BRIEF DESCRIPTION OF THE DRAWINGS

Other objects and advantages of the invention will be apparent from the following detailed description and the accompanying drawings in which:

FIG. 1 is a representation perspective view of a circuit breaker which incorporates the subject matter of the present invention;

FIG. 2 is a plan view of the tripping module of the circuit breaker of FIG. 1;

FIG. 3 is cross sectional view of the trip unit used in the circuit breaker of FIG. 1, taken generally along the line 3--3 of FIG. 2;

FIG. 4 is a cross sectional view of the trip unit used in the circuit breaker of FIG. 1, taken generally along the line 4--4 of FIG. 2;

FIG. 5 is a plan front view of the trip solenoid assembly used in the circuit breaker shown in FIG. 1;

FIG. 6 is a plan side view of a trip solenoid plunger assembly of the circuit breaker of FIG. 1; and

FIG. 7 is a plan side view of a trip solenoid plunger assembly of an the circuit breaker of FIG. 1.

DETAILED DESCRIPTION OF THE PREFERRED EMBODIMENTS

For a better understanding of the present invention together with other and further advantages, and capabilities thereof, reference is made to the following disclosure and appended claims in connection with the above-described drawings.

For exemplary purposes, the invention is shown and described with respect to a three-pole circuit breaker, although the various aspects of the invention are equally applicable to circuit breakers of a different number of poles. The three-pole circuit breaker constructed in accordance with the teachings of the present invention is shown in the Figures as including standard components such as an enclosure, an interrupter assembly, an operating mechanism, and connectors. For instance, representative ones of the aforementioned components or subassemblies are described in U.S. Pat. No. 5,223,681, issued on Jun. 6, 1993 to Buehler et at., entitled "Current Limiting Circuit Breaker with Over Molded Magnet and Metal Plates", and a representative electronic trip system is described in the previously noted U.S. Pat. No. 5,038,246; the disclosure in those patents is incorporated herein by reference and specific structural details of such standard components are not discussed hereinafter.

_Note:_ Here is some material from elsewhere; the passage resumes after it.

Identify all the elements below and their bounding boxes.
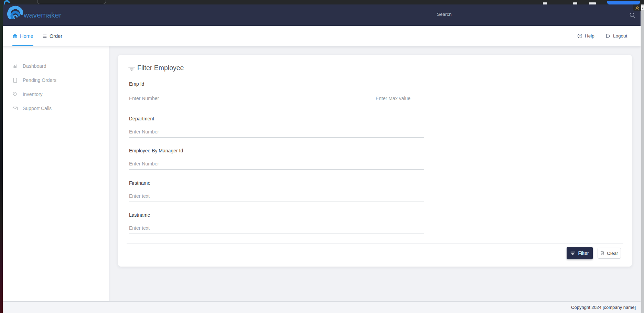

FIG. 1 is a perspective view of a circuit breaker 10 having a housing or frame 210 and comprising a trip system which includes an electronic system 200 attached to the housing 210 and a tripping module 80 (FIGS. 2-4) enclosed within the housing 210. Current conductors 202 carrying phase currents A, B and C are shown delivering current to a set of current transformer assemblies 88 (symbolized in dashed lines in FIG. 1 and shown in FIGS. 2-4) which are enclosed in the tripping module 80 and are electrically coupled to the electronic system 200. A trip solenoid 90 (symbolized in dashed lines) is utilized to initiate the separation of the current in the current conductors 202. Once the current path is interrupted, the user reconnects the current path using an operating handle 18.

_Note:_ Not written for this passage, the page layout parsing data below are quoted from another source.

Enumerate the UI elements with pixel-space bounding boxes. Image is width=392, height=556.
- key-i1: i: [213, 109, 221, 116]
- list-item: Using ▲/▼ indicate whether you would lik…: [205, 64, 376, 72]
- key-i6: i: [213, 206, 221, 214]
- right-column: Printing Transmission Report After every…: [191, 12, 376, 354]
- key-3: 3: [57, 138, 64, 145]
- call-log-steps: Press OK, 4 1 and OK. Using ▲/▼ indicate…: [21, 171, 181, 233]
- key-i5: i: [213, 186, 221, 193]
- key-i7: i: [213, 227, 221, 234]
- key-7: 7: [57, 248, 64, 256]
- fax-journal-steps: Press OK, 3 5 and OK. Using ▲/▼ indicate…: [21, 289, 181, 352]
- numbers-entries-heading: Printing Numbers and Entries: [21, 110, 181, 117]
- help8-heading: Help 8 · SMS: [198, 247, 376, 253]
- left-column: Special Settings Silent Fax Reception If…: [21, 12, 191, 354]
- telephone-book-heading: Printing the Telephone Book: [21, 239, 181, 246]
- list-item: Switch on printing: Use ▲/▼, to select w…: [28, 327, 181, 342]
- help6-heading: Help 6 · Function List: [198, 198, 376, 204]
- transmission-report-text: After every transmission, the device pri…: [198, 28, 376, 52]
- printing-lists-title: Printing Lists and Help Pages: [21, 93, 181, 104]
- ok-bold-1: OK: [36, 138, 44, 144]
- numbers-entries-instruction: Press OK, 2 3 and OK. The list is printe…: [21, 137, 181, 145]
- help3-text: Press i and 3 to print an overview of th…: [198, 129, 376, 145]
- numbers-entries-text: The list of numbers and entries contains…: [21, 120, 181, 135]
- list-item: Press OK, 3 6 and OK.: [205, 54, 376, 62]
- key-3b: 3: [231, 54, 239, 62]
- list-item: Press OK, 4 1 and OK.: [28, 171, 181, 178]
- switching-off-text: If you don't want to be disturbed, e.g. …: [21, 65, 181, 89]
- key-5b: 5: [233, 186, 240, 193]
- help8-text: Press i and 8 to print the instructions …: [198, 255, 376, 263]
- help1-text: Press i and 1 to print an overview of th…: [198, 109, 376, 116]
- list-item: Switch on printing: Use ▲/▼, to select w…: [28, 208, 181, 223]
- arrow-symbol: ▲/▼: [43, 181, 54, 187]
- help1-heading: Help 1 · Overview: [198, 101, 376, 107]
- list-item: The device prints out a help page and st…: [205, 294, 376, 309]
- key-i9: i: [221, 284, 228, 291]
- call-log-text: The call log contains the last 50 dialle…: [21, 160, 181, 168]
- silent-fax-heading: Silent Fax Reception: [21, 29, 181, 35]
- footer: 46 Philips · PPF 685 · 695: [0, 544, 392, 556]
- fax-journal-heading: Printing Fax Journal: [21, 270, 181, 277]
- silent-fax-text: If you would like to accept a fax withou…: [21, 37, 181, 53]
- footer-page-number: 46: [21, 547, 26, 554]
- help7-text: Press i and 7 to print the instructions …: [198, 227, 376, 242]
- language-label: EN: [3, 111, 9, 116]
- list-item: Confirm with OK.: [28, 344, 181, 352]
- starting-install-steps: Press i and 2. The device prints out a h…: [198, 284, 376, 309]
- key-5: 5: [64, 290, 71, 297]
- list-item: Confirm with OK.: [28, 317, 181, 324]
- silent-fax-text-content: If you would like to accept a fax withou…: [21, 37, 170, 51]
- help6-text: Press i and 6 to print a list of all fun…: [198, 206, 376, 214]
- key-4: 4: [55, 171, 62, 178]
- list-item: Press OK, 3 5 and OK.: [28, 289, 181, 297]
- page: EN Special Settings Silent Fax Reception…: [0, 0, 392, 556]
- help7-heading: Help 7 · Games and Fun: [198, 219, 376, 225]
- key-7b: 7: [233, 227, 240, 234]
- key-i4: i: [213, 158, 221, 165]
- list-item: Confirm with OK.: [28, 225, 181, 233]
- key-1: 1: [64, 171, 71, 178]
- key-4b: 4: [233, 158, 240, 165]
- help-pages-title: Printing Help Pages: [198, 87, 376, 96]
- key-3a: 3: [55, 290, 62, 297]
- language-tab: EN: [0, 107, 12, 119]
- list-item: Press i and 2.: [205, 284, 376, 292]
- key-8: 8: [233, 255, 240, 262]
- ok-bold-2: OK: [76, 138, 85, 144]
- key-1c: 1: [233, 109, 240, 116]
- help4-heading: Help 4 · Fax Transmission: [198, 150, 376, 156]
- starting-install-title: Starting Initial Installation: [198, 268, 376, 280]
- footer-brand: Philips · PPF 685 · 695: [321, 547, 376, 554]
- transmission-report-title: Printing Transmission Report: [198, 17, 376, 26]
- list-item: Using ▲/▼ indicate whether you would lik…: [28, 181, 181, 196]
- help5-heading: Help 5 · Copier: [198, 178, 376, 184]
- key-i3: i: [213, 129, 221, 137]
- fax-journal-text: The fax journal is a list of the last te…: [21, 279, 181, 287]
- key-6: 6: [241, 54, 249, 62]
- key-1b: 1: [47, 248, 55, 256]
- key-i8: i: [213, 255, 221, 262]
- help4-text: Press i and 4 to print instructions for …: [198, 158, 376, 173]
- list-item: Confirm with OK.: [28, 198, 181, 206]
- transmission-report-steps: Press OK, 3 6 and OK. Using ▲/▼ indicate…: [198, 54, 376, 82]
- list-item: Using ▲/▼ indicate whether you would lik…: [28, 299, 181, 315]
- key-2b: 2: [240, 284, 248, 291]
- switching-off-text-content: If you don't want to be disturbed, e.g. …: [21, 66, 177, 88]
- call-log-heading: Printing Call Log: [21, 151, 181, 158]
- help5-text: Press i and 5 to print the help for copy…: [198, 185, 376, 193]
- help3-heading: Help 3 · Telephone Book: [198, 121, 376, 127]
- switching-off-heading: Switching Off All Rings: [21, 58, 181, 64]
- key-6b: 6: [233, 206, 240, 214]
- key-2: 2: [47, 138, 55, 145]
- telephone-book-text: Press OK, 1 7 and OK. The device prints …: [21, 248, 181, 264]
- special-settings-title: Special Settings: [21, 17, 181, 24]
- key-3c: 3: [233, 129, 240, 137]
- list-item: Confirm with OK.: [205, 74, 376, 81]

As shown in FIGS. 2-4, the tripping module 80 is enclosed in a molded plastic housing 116 having a cover 118 (FIGS. 3 and 4) and including a trip cross bar 84, a trip latch 85, a hammer 86, a trip solenoid assembly 90 and the transformer assemblies 88.

Referring to FIG. 5, the trip solenoid assembly 90 includes a typical solenoid 124 having a metal sleeve 105 around which is wound a wire coil (not shown) having two wire solenoid leads 99 extending therefrom. The solenoid assembly 90 has a metal plunger 91 having one end projecting out of an open end of the metal sleeve 105 and the other end adapted to move reciprocatingly within the metal sleeve 105. A permanent magnet (not shown) in the solenoid 124 holds the plunger 91 against a closed end 120 of the metal sleeve 105 at all times, except when the trip solenoid is being energized. Opposing the pull of the permanent magnet is a compression spring 94. The force of the spring on the plunger is less than the attractive force of the permanent magnet so that the plunger is normally positioned pulled into the solenoid assembly.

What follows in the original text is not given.